In fact, here’s what the AlignAlytics team had to say about it:
“We were expecting better performance in the bare metal infrastructure compared to traditional cloud based dedicated servers, but it was incredible to see that performance was twice as good throughout and in some cases even better when dealing with highly complex queries like geo distance calculations.”
Amit Talhan – Senior Developer at AlignAlytics
Data size: 10 million documents, approx. 4 GB with Elasticsearch compression.
Existing AlignAlytics cluster
|Node 1||Node 2 & 3||Node 4|
|ES Allocated RAM||6 GB||6 GB||6 GB|
|Total RAM||8 GB||8 GB||8 GB|
|Disk||750 GB (SATA)||250 GB (SSD)||250 GB (SSD)|
|CPU||Intel Xeon E3-1230 3.3 GHz (4 cores, 8vCores)||Intel Xeon X3440 @ 2.53GHz (4 cores, 8vCores)||Intel Xeon E3-1230 3.3GHz (4 cores, 8vCores)|
|Full Metal Cloud Cluster|
|Node 1 – 4|
|ES Allocated RAM||6 GB|
|Total RAM||16 GB|
|Disk||200 GB (SSD)|
|CPU||3.3 GHz, 4 Cores|
|Network Speed||4 GbE ports|
Multiple terms search
Multiple Terms Aggregations
Multiple Terms Aggregations and a Numeric Histogram
Multiple Terms Aggregations and a Geo Hash Aggregation (precision 5)

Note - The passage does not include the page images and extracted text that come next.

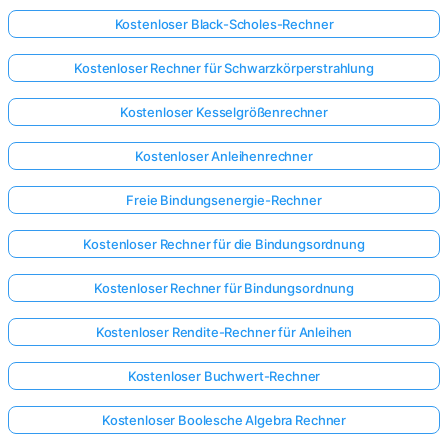
Kostenloser Black-Scholes-Rechner
Kostenloser Rechner für Schwarzkörperstrahlung
Kostenloser Kesselgrößenrechner
Kostenloser Anleihenrechner
Freie Bindungsenergie-Rechner
Kostenloser Rechner für die Bindungsordnung
Kostenloser Rechner für Bindungsordnung
Kostenloser Rendite-Rechner für Anleihen
Kostenloser Buchwert-Rechner
Kostenloser Boolesche Algebra Rechner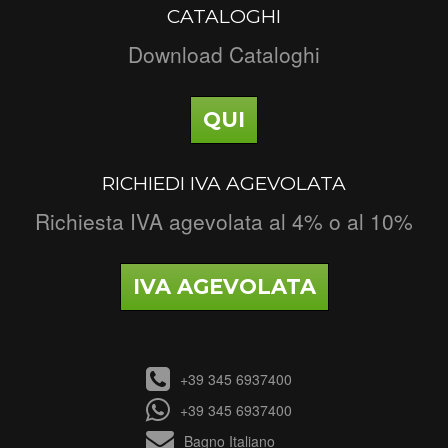
CATALOGHI
Download Cataloghi
QUI
RICHIEDI IVA AGEVOLATA
Richiesta IVA agevolata al 4% o al 10%
IVA AGEVOLATA
+39 345 6937400
+39 345 6937400
Bagno Italiano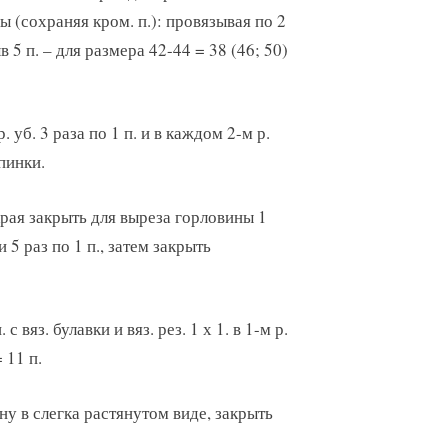
мы (сохраняя кром. п.): провязывая по 2
в 5 п. – для размера 42-44 = 38 (46; 50)
уб. 3 раза по 1 п. и в каждом 2-м р.
спинки.
края закрыть для выреза горловины 1
 и 5 раз по 1 п., затем закрыть
 вяз. булавки и вяз. рез. 1 х 1. в 1-м р.
 11 п.
ну в слегка растянутом виде, закрыть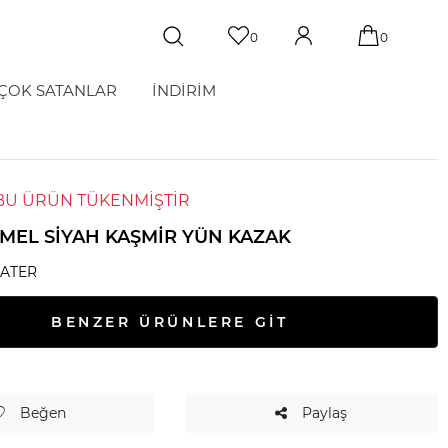
0
0
ÇOK SATANLAR
İNDİRİM
BU ÜRÜN TÜKENMİŞTİR
AMEL SIYAH KAŞMIR YÜN KAZAK
ATER
BENZER ÜRÜNLERE GİT
Beğen
Paylaş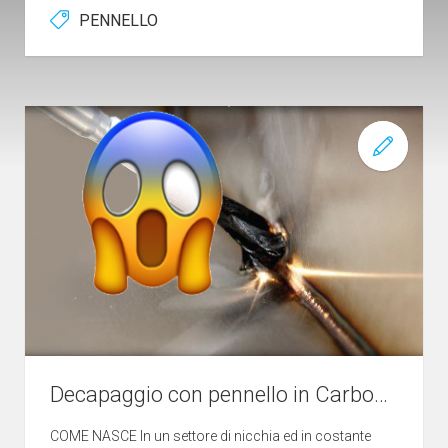
PENNELLO
Decapaggio con pennello in Carbonio
COME NASCE In un settore di nicchia ed in costante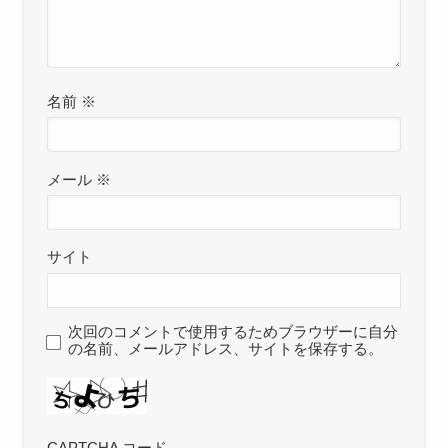
名前
※
メール
※
サイト
次回のコメントで使用するためブラウザーに自分
の名前、メールアドレス、サイトを保存する。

Four Tier aggregation with Date, Term, Term and Numeric
The Story behind the results
“ As an analytics solutions provider our team of data scientists performs various types of analysis on a variety of large amounts of data. This deep and wide-ranging analysis is what facilitates our discovery of actionable insights for our clients in order to solve their most critical business challenges and enable confident decision making. To be able to fulfil these analysis requirements and deliver the best results, we had to move away from traditional SQL to unstructured data, where Elasticsearch was best suited. As the data size and complexity of the queries increased, it was clear to us that infrastructure mattered and we needed to ensure the best performing setup for running our Elasticsearch cluster. This lead to the performance benchmarking exercise which confirmed that Bigstep’s Full Metal Cloud can provide more than twice the performance of regular dedicated servers and therefore empower us to better execute our analysis and more rapidly deliver valuable insights to our clients. “
Amit Talhan – Senior Developer at AlignAlytics
Because the results were consistently 100-200% better than their existing infrastructure, AlignAlytics’s technical team came back asking for an explanation. They might have expected that in a virtualized environment, where hardware is oversold and there are noisy neighbors. But they were working with dedicated servers specifically to avoid those problems and they were using SSD local storage to avoid any I/O bottlenecks. So how could a bare metal cloud provide more performance than dedicated servers with local SSD drives, they asked.
Here are what we consider the usual suspects responsible for the difference in performance:
- Our wire-speed bare metal network ensures that clients have the smallest physically possible network latency – as all switching happens at the hardware level. This means that connectivity between machines and to the storage is excellent, so much so that even working with local disks might not compensate for the difference.
- Even with hardware, components are not created equal. Memory frequency can vary greatly and, although usually underestimated, takes quite a toll on performance. Up to 20% more performance can be achieved from the same setup, simply by increasing memory frequency as shown in one of our previous performance benchmarks.
All-SSD storage based on enterprise drives
- As in the case of memory, not all SSD drives perform equally. For instance, lower end drives provide good performance for reading but not for writing. In fact, it is well documented that writing to SSDs can be quite slow. That’s why even some SSD based systems can achieve sub-optimal performance overall.
The main takeaway from AlignAlytics findings is to never take anything for granted. Especially due to the cloud’s pay-per-hour billing model, it has become affordable to test several providers and setups before deciding where you want to invest your infrastructure budget. Of course these tests take time and these comparisons aren’t always like for like. But, if nothing else, you’ll have a much better understanding of the strong and weak points of the system you’re building. That’s very precious knowledge when you find yourself having to scale or having to predict infrastructure costs realistically.
As we found in our testing with AlignAlytics, not everything labeled SSD really improves performance, local drives aren’t always better and what’s apparently the same 8 GB of RAM can perform very differently across providers. Nothing compares to getting your hands on a setup and testing it with your applications.